To questions 2: The first answer to the linked question (above) states that not the complete error message of the C source file is printed out by R (The function may just converge too slowly). Therefore, I would agree with Jay that the fast fluctuation of the cosine may be a problem. In my case and in the example below it was the problem.
Example Code
# load Practical Numerical Math Functions package
library(pracma)
# define function
testfun <- function(r) cos(r*10^6)*exp(-r)
# Integrate it numerically with the basic 'integrate'.
out1 = integarte(testfun, 0, 100)
# "Error in integrate(testfun, 0, 100) : the integral is probably divergent"

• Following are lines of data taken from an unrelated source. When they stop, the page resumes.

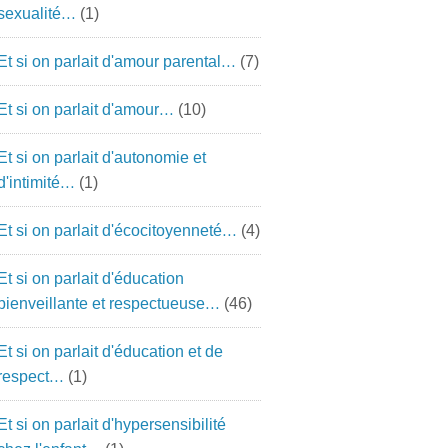
sexualité…
(1)
Et si on parlait d'amour parental…
(7)
Et si on parlait d'amour…
(10)
Et si on parlait d'autonomie et
d'intimité…
(1)
Et si on parlait d'écocitoyenneté…
(4)
Et si on parlait d'éducation
bienveillante et respectueuse…
(46)
Et si on parlait d'éducation et de
respect…
(1)
Et si on parlait d'hypersensibilité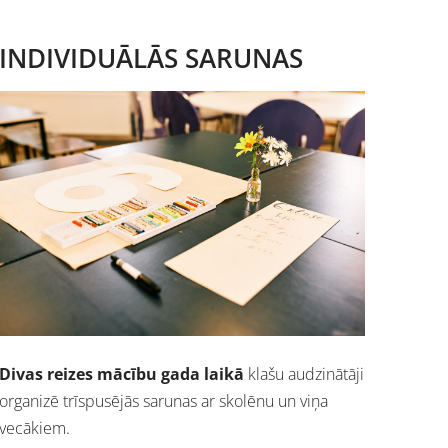
INDIVIDUĀLĀS SARUNAS
Divas reizes mācību gada laikā
klašu audzinātāji
organizē trīspusējās sarunas ar skolēnu un viņa
vecākiem.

# Integrate it numerically with 'integral' from 'pracma' package
# using 'Gauss-Kronrod' method and 10^-8 as relative tolerance. I
# did not try the other ones.
out2 = integral(testfun, 0, 100, method = 'Kronrod', reltol = 1e-8)
Two remarks
The integral function does not break as the integrate function does but it may take quite a long time to run. I do not know (and I did not try) whether the user can limit the number of iterations (?).
Even if the integral function finalises without errors I am not sure how correct the result is. Numerically integrating a function which is fast fluctuating around zero seems to be quite tricky since one does not know where exactly values on the fluctuating function are calculated (twice as much positive than negative values; positive values close to local maxima and negative values far off). I am not on expert on numeric integration but I just got to know some basic fixed-step integration methods in my numerics lectures. So maybe the adaptive methods used in integral deal with this problem in some way.

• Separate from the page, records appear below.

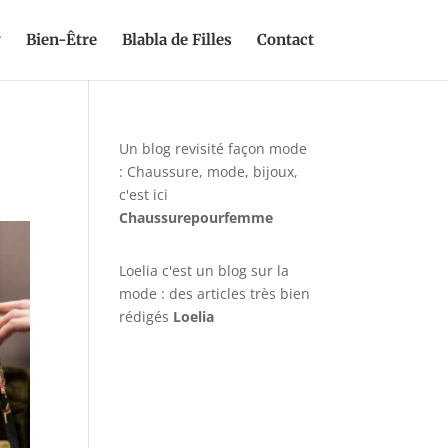
y
Bien-Être
Blabla de Filles
Contact
Un blog revisité façon mode
: Chaussure, mode, bijoux,
c'est ici
Chaussurepourfemme
Loelia c'est un blog sur la
mode : des articles très bien
rédigés
Loelia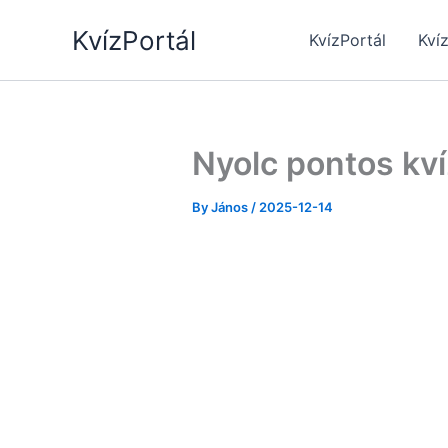
Skip
KvízPortál
to
KvízPortál
Kví
content
Nyolc pontos kví
By
János
/
2025-12-14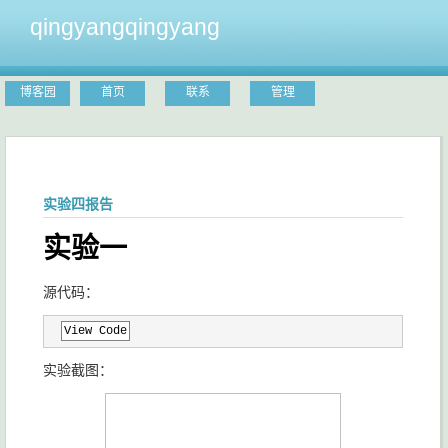
qingyangqingyang
博客园
首页
联系
管理
实验四报告
实验一
源代码：
View Code
实验截图：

I'm attempting to answer questions 1 & 3. That being said I am not contributing any original code. I did a google search and hopefully this is helpful. Good luck!
Source:http://cran.r-project.org/doc/contrib/Ricci-distributions-en.pdf (p.6)
#Script
library(ggplot2)
## sampling from a Weibull distribution with parameters shape=2.1 and scale=1.1
x.wei<-rweibull(n=200,shape=2.1,scale=1.1)
#Weibull population with known paramters shape=2 e scale=1
x.teo<-rweibull(n=200,shape=2, scale=1) ## theorical quantiles from a
#Figure
qqplot(x.teo,x.wei,main="QQ-plot distr. Weibull") ## QQ-plot
abline(0,1) ## a 45-degree reference line is plotted
Is this of any use?
http://www.sciencedirect.com/science/article/pii/S0378383907000452
Muraleedharana et al (2007) Modified Weibull distribution for maximum and significant wave height simulation and prediction, Coastal Engineering, Volume 54, Issue 8, August 2007, Pages 630–638
From the abstract: "The characteristic function of the Weibull distribution is derived."